Maintaining her standard is not only hard work six days a week, but it’s downright amazing on an ingredient-challenged island. Everything has to be imported. Jorika can’t shop as she lives, but must plan ahead or wait a week for what she needs. So she decides on her meals in advance and places her weekly orders. Every two weeks the Dominican boat arrives with fresh foods like mangoes, papaya, tamarind, lemons, plantains and cassava. When the Miami barge comes by she gets whatever comes in or misses out until the next week. If the weather is bad and the barge is late, the food often spoils and must be sent back, presenting a particular challenge that week for Jorika’s creativity.
Accessing a variety of fresh ingredients isn’t the only problem Jorika encounters in maintaining Guanahani’s popularity. What the islanders call their “culture” is naturally opposed to the efficiency required to serve numerous diners à point dishes in a reasonable time. Islanders tend to be oblivious to time, so they chat leisurely, unaware of the importance of getting the food out. Even after two years, Jorika remains frustrated in her attempts to inculcate the importance of getting food out on time. Still, she says it’s all part of what it takes to be regarded as the number one restaurant on Grand Turk.
After the long hours Jorika puts in at Guanahani, she enjoys her day off and is immersed in the local community. At the request of the DECR (Department of Environmental and Coastal Resources), she does her part and cooks with lionfish to help develop a demand for the predator endangering Caribbean reefs. “The lionfish has no distinctive taste,” she says. “It’s just natural, neutral, no wow.

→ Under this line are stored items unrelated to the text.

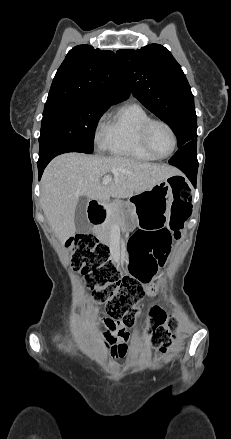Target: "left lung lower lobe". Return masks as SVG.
I'll return each instance as SVG.
<instances>
[{
    "mask_svg": "<svg viewBox=\"0 0 231 439\" xmlns=\"http://www.w3.org/2000/svg\"><path fill=\"white\" fill-rule=\"evenodd\" d=\"M196 139L181 146L174 156L168 161L169 164L179 168L192 184L196 185L198 161L196 155Z\"/></svg>",
    "mask_w": 231,
    "mask_h": 439,
    "instance_id": "1",
    "label": "left lung lower lobe"
}]
</instances>
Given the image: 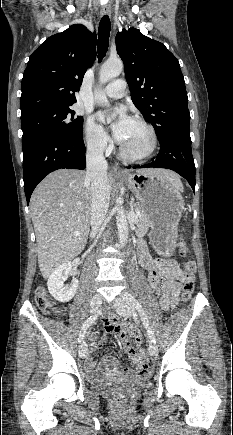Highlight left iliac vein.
Listing matches in <instances>:
<instances>
[{"label":"left iliac vein","mask_w":233,"mask_h":435,"mask_svg":"<svg viewBox=\"0 0 233 435\" xmlns=\"http://www.w3.org/2000/svg\"><path fill=\"white\" fill-rule=\"evenodd\" d=\"M114 306L116 308L117 313L124 318H129L132 315L131 308L129 304L124 301L121 297H117ZM149 353L151 356L155 357L158 355V347L156 343L150 342L148 347Z\"/></svg>","instance_id":"left-iliac-vein-1"}]
</instances>
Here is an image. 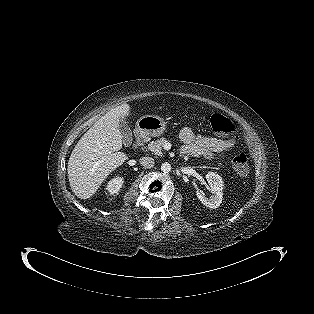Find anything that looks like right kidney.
<instances>
[{
	"label": "right kidney",
	"instance_id": "obj_1",
	"mask_svg": "<svg viewBox=\"0 0 314 314\" xmlns=\"http://www.w3.org/2000/svg\"><path fill=\"white\" fill-rule=\"evenodd\" d=\"M122 184H123V178L116 177L108 182L106 189L112 195L117 194L120 188L122 187Z\"/></svg>",
	"mask_w": 314,
	"mask_h": 314
}]
</instances>
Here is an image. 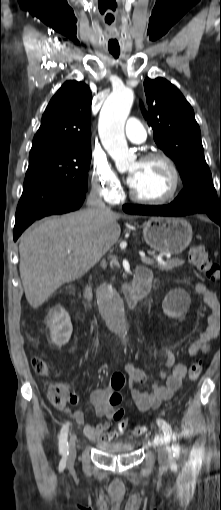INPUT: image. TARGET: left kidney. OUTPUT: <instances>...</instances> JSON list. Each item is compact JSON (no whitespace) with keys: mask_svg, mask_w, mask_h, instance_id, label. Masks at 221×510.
I'll return each instance as SVG.
<instances>
[{"mask_svg":"<svg viewBox=\"0 0 221 510\" xmlns=\"http://www.w3.org/2000/svg\"><path fill=\"white\" fill-rule=\"evenodd\" d=\"M190 302V297L186 291L175 289L170 291L164 298L162 309L168 317L178 318L188 311Z\"/></svg>","mask_w":221,"mask_h":510,"instance_id":"5707ae66","label":"left kidney"}]
</instances>
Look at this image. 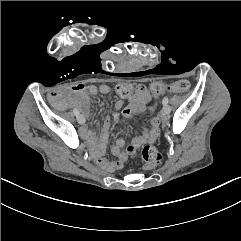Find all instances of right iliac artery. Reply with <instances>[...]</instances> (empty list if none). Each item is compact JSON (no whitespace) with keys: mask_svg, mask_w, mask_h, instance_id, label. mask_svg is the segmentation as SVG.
Listing matches in <instances>:
<instances>
[{"mask_svg":"<svg viewBox=\"0 0 241 241\" xmlns=\"http://www.w3.org/2000/svg\"><path fill=\"white\" fill-rule=\"evenodd\" d=\"M73 113L74 115L78 116L79 115V111L77 109H73Z\"/></svg>","mask_w":241,"mask_h":241,"instance_id":"1","label":"right iliac artery"}]
</instances>
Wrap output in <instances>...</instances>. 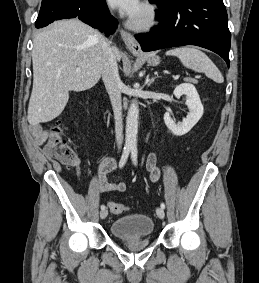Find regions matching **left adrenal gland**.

It’s a clean tasting, good tasting fish, like a freshwater fish.” She was getting ready to send her recipes for lionfish goujons –fancy fish fingers breaded and fried, and lionfish foil parcels—portions seasoned with fresh dill, olive oil/butter, lemon, salt and pepper, to the DECR for its upcoming cookbook.
When we chatted, Jorika had just returned from having a pedicure, and I noted her glistening red toenails. “You have to look sexy sometimes,” she said. “Even if it’s only for the pots and pans!” With this attitude, it’s easy to understand that for Jorika, cooking is not a job. “Cooking was always there, just a feel, a passion,” she says. As I left the Guanahani, I noticed a sign that further testified to how esteemed Jorika’a culinary talents are in Grand Turk: Rotary meets every Wednesday 1:00 p.m.
Guanahani Restaurant: Breakfast $4-$12; Lunch $6-$20; Dinner (3-course) $34-$65.
Full bar and a selection of wines available. Dining available inside or on the deck.